Posts tagged ‘corporeal turn’

Interrelationships of Meanings and Bodies

As someone who is interested in the meanings that can be gathered/made from different music media, the readings for this week complicated a number of issues that I had (and I’m shameful to admit this) only superficially considered before. In both of the digital readings there was a sense of authorship that transcends, and even questions, perspectives around disability, and meaning making. Their rhetorical choices, or the designs they used, also reflected what Dolmage was arguing for in “Writing Against Normal: Navigating a Corporeal Turn,” that is, a sort of messiness in the writing/reading process for both authors and their audiences. While all of the authors portray an interest in the role of technology in composition/meaning making processes for “disabled” bodies, they all focused on different “conditions.”

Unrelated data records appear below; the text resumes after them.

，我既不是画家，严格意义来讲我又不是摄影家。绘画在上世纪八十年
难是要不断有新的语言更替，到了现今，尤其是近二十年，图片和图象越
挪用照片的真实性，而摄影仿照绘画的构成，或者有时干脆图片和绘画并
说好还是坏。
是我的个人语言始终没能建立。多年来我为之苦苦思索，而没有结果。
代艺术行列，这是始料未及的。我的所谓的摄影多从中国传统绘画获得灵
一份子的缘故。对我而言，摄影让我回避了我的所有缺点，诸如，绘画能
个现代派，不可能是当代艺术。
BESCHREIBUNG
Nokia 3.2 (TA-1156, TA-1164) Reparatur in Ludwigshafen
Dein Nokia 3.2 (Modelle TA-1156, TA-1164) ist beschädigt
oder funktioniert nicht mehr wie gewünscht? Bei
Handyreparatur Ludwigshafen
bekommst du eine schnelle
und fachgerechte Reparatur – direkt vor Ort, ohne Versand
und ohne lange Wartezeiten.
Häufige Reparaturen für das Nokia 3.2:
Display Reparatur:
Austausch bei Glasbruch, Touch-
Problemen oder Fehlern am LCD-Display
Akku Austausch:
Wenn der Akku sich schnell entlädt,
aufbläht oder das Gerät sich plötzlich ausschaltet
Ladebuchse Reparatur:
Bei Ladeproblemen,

In her description of “aut(hored)ism,” Yergeau encourages us to question our perspectives around Autism and Asperger’s, since she herself is both. In her discussion, she points us to a “dichotomous construction of neurotypicality and neurodivergency [which] lends autism to narratives of telepresence, especially within the composition classroom.” Citing Manovich, she explains that telepresence is a “virtual reality,” or fourth dimension; an imaginary space that digital narratives afford in a transparent level. Her account is both humorous and informative. I especially appreciate the notion that she has been ‘authored,’ in the sense that ‘others’ have written about, or informed her ideas about different degrees of autism and the “capacity” of writing.

This consideration of others is also present in Brueggermann’s piece, as her subjects described their literacy stories. She refers to this relationship as a betweenity, that is relational and exists in a rhetorical space, and that affects reciprocal education processes. In other words, while describing the use of the Internet (as a sister suggested), or constructing a “deaf theory” (inspired by other CODAs and their own parents), or utilizing closed captioning technologies (growing up as CODA), all take into account relationships between one and an(other). These were also very distinctive situations, and the perspectives of the subjects were diverse, as they had all experienced deafness differently.

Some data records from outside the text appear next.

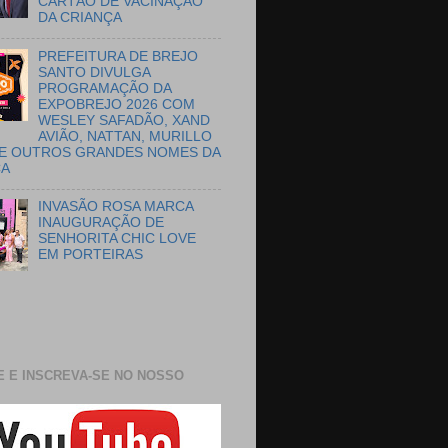
CARTÃO DE VACINAÇÃO
DA CRIANÇA
PREFEITURA DE BREJO
SANTO DIVULGA
PROGRAMAÇÃO DA
EXPOBREJO 2026 COM
WESLEY SAFADÃO, XAND
AVIÃO, NATTAN, MURILLO
E OUTROS GRANDES NOMES DA
CA
INVASÃO ROSA MARCA
INAUGURAÇÃO DE
SENHORITA CHIC LOVE
EM PORTEIRAS
E E INSCREVA-SE NO NOSSO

Dolmage is able to provide an example of how interactive the revision process should be, especially if one is to consider the different embodied relationships that are suggested in the writing process itself. He suggests we take a ‘corporeal turn,’ “as we compose media and embodiment, we can refuse the forward march toward a perfectable text/body, and move instead through a recursive process via which gaps, erasures, mistakes and collaborations might be highlighted” (Dolmage 126).

All of the authors hinted at veering away from an exclusive, cognitive perception of writing, and encouraged their readers to consider the physicality, or embodiment of the ways we ‘speak’ about writing.